Rivalries amongst friends have always been a source of fun, of mock competitiveness and late-night debates. Rarely has there been a losing rugby team where the forwards don’t blame the backs, and the backs don’t blame forwards, no matter what great mates they are on and off the field. On the cricket pitch, fast bowlers get pigeon-holed as intellectually challenged; batsmen as lazy aristocrats. And in a local educational context, the sisterhood of BMS and our own school is forever challenged by arguments over the dinner table in the home of our Harpur Trust parents. Well, just recently, another old chestnut has come back and, notwithstanding the extreme seriousness of its context, it has been quite interesting to watch the revival of the Arts vs Science debate. It seems on the face of it so obvious that the scientists at the moment provide the key to unlock the world. All the talk is of vaccines, of statistics and models, of apps and technological advances, and of the wonderfully named SAGE (the Scientific Advisory Group for Emergencies); and understandably so – this is a crisis which requires a scientific solution. But, as lockdown marches on, people are also beginning to question the wisdom of the ubiquitous phrase, uttered by a Classicist no less, that “we are following the science; we will be guided by the science”. Has this approach been justified? Is it still justified? Do the scientists not simply argue amongst themselves most of the time? 

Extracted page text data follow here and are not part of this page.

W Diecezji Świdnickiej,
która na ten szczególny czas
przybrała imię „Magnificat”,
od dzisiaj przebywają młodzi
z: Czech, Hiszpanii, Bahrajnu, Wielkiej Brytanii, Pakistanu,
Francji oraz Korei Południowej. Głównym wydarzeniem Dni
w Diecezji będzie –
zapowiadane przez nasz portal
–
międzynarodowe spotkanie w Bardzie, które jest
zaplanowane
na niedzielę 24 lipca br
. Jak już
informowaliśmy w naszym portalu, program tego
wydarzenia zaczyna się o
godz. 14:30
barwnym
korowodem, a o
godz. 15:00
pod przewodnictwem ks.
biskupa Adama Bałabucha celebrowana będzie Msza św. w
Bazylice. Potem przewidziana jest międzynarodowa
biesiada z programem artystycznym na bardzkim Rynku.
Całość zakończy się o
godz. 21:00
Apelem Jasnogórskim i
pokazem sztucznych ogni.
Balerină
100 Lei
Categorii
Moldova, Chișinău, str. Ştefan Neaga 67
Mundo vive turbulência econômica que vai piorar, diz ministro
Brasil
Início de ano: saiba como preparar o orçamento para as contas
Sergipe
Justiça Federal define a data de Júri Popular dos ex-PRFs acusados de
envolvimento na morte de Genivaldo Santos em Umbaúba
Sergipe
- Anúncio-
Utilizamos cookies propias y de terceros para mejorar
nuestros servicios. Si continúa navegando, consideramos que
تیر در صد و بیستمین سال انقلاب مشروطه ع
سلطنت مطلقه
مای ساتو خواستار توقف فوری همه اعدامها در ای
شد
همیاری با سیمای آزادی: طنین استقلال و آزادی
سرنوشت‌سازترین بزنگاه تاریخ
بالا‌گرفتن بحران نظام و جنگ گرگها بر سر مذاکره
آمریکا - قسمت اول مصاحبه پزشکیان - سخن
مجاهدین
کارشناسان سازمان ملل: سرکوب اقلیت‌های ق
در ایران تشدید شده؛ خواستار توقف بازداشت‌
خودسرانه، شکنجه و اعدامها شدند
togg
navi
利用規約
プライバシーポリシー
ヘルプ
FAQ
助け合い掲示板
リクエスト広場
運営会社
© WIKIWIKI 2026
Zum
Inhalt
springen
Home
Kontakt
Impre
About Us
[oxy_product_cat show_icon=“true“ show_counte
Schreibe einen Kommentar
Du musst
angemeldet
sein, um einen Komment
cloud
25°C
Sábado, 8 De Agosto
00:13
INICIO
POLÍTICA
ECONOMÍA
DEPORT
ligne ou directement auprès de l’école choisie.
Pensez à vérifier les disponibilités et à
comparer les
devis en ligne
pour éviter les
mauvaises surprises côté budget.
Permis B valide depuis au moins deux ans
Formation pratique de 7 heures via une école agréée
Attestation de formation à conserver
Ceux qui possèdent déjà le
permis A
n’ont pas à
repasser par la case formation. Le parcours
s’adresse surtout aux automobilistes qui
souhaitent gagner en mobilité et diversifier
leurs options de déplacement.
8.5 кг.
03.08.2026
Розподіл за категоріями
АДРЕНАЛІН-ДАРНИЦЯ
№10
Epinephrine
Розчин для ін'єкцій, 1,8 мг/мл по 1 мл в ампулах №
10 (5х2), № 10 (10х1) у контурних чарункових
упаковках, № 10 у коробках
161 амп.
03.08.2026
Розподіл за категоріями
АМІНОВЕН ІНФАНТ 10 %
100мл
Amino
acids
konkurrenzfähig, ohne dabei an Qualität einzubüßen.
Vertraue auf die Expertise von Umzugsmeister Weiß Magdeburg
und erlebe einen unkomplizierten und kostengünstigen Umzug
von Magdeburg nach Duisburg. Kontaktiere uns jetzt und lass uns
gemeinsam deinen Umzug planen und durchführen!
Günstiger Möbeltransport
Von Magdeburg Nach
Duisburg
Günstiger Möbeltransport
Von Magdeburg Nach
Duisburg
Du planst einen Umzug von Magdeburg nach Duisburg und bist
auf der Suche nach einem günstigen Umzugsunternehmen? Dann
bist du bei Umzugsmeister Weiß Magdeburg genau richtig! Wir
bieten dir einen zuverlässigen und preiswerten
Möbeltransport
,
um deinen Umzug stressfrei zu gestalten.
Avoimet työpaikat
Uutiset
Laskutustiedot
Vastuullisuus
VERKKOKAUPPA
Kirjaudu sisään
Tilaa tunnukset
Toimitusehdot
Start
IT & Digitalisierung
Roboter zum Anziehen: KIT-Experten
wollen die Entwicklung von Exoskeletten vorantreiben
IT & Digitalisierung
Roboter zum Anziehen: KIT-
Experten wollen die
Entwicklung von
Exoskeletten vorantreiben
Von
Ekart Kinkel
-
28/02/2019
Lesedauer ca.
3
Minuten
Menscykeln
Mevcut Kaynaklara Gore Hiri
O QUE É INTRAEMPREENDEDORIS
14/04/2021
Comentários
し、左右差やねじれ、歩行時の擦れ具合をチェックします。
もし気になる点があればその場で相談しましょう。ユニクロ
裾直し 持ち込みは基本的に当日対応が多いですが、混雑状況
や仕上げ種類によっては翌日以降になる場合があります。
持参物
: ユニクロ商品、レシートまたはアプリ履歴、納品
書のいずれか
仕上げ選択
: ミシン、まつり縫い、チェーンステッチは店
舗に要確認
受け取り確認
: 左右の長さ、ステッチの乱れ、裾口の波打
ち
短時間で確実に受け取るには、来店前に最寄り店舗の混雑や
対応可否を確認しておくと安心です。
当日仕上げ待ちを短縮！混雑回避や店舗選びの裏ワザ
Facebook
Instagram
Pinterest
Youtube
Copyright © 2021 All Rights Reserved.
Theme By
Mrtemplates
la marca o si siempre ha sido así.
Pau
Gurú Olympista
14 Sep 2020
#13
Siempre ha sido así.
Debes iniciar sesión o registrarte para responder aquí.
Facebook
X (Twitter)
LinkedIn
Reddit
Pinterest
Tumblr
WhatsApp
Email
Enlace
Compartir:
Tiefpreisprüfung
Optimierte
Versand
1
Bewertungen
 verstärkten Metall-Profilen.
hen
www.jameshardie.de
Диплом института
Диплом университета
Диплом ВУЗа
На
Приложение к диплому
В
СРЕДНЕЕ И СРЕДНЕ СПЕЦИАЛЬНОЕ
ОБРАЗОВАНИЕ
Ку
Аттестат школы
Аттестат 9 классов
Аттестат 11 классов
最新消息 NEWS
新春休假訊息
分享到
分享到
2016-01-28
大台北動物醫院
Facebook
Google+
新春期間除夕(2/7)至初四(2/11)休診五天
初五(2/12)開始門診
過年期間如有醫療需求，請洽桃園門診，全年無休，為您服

What about the human cost? Should life be guided by science? Or is it more nuanced than that? Where should the balance rest? These are all impossibly difficult questions, and I genuinely wish our decision-makers the wisdom of Solomon in their application – they must be losing a lot of sleep at the moment.  

Yet at a time when the world is crying out for scientists, the decisions seem to be made almost exclusively by Arts graduates. It was only six years ago that the Education Secretary, Nicky Morgan, was quoted as saying, alarmingly, that “young people choosing to study arts subjects could be held back for the rest of their lives”, this despite the fact that she herself read Law and, amazingly, only one of her 21 cabinet colleagues (Vince Cable) had studied a science degree. Fast forward to Summer 2019 and Boris Johnson’s first cabinet. It was widely, and correctly, reported that being male and independently educated with an Oxbridge degree gave you a huge leg up for a post around his table. However, it was also true that of the 33 in the room, only a single one (Alok Sharma, the International Development Secretary) was a science graduate. Yet go back to 1991, roughly the student era of this cabinet, and you find that over half of university degrees were awarded in the fields of Science and Engineering (with almost a quarter in natural sciences alone). Margaret Thatcher, with a Chemistry degree, remains the only Prime Minister of this country to have graduated in science. 

And it is not just here, either. 

In 2016, only 5% of the US Congress had a science degree; and currently, although Angela Merkel herself was a Chemist at university, the picture is pretty much the same in the Bundesstag.  

In an era where so many of the major global issues concern tricky science – Climate change; artificial intelligence; Covid-19 – no matter how good those Arts graduates are, the make up of the current cabinet seems unbalanced and counter-productive. We should all ask ourselves why this is the case; and especially, perhaps, scientists should ask themselves why it is the case. It should also provide a real incentive for some of you at school now – might you be one in the future who works their way to Number 10 with a science degree? And when you do get there, what will your team look like – will it have the equivalent of 10 batsmen and one fast bowler? Fourteen props and a winger? Or will you be aiming, whatever your own predilection, for a more balanced divergence of skills? For what it is worth, I think it is highly unlikely that Solomon ever considered wisdom in terms of Arts or Science at all.